* **ASSIGNMENT**
From the line with "A famosa boina" through the line with "utilizado pela Britney Spears.", inclusive, return each line of the data below exactly and leave the rest out.

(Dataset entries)
↓↓↓
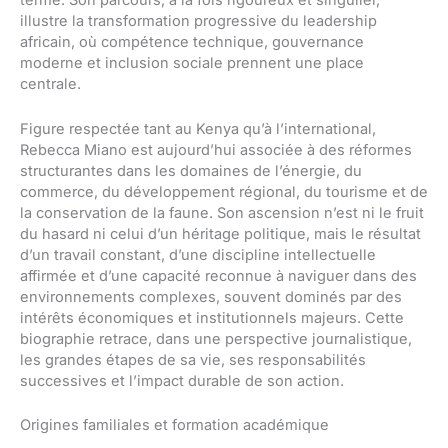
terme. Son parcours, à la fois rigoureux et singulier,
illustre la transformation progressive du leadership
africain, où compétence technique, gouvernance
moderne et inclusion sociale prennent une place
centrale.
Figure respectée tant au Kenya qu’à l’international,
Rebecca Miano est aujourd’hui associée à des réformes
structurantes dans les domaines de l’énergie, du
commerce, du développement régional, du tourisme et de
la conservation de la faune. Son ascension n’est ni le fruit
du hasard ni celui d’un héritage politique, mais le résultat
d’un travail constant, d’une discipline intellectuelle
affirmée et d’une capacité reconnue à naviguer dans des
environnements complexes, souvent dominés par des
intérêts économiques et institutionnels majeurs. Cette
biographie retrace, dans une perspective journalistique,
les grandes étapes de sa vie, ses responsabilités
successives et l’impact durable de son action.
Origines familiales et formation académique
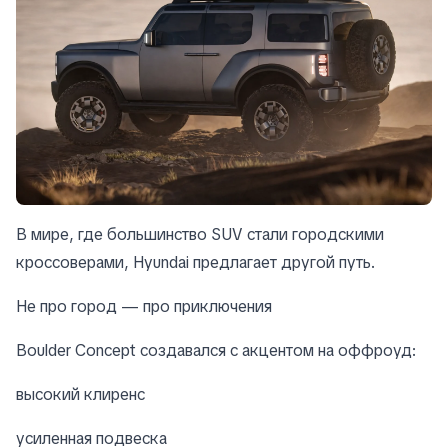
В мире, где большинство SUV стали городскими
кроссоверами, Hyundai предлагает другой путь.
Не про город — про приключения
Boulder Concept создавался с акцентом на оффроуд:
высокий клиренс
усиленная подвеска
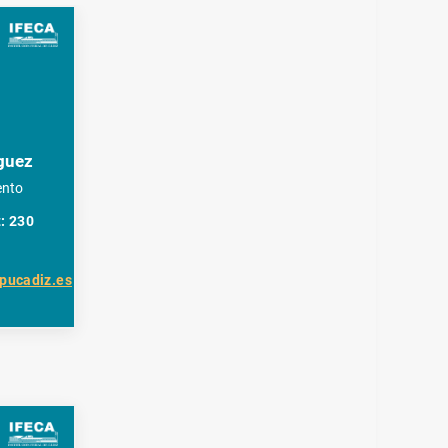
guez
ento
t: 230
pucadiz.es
↑↑↑
↓↓↓
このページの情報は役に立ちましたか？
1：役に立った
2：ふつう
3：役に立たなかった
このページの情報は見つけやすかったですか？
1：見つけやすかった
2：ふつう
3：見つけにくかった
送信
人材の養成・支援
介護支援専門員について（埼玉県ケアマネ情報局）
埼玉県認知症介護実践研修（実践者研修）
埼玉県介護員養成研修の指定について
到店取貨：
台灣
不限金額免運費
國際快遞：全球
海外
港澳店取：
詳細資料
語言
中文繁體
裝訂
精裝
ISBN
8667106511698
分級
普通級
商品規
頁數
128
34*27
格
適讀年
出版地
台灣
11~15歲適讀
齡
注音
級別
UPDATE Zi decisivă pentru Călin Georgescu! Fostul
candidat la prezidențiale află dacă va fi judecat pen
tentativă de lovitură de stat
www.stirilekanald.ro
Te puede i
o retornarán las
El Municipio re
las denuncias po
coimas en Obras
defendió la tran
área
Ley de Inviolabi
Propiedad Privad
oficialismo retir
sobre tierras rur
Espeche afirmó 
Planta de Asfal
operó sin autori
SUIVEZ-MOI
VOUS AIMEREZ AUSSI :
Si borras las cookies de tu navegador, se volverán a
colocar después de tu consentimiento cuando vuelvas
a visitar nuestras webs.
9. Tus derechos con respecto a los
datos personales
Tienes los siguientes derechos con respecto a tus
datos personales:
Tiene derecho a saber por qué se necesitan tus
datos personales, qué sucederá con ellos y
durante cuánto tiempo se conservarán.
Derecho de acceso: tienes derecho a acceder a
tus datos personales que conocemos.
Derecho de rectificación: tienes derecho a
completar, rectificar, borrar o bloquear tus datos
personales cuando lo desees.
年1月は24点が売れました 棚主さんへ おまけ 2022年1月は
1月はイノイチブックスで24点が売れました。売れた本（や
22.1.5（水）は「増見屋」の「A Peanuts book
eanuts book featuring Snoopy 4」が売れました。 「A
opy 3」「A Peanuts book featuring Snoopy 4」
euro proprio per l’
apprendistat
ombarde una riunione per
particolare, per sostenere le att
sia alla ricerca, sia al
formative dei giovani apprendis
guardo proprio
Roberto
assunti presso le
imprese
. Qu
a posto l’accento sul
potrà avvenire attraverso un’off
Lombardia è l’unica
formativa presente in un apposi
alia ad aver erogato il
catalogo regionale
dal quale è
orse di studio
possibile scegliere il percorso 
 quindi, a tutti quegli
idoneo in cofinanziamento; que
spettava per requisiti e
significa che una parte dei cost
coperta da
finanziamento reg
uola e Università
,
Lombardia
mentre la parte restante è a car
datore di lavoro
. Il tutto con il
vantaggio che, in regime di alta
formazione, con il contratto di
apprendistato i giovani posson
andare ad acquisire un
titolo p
↑↑↑
↓↓↓
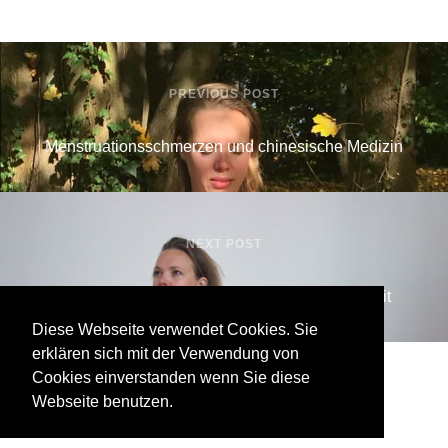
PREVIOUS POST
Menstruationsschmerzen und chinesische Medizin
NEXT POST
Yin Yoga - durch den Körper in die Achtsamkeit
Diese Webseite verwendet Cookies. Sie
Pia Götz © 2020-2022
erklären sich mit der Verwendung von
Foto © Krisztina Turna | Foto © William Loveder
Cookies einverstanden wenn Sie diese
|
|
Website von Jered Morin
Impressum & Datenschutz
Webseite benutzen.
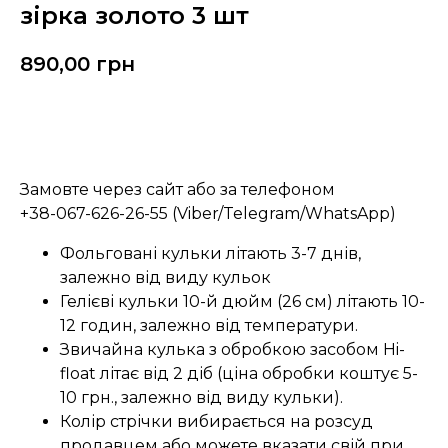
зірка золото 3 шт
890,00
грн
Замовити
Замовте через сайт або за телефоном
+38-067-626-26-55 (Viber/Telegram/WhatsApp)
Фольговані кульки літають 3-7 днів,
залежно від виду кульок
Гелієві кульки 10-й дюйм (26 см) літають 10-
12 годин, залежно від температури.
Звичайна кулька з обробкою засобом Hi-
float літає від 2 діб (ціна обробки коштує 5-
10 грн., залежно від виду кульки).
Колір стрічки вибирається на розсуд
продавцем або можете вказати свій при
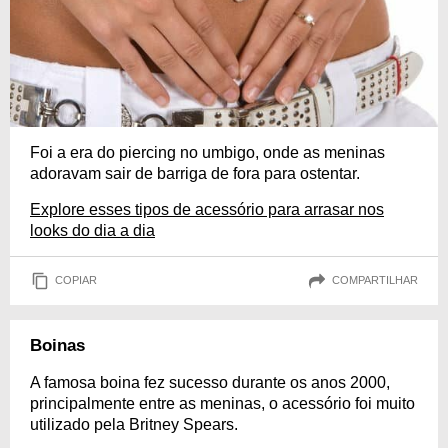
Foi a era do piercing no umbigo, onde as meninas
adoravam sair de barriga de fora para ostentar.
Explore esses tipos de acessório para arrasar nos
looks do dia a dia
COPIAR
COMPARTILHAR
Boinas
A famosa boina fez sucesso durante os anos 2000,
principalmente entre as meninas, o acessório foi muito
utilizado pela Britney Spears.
↑↑↑
* **EXERCISE ANSWER**
A famosa boina fez sucesso durante os anos 2000,
principalmente entre as meninas, o acessório foi muito
utilizado pela Britney Spears.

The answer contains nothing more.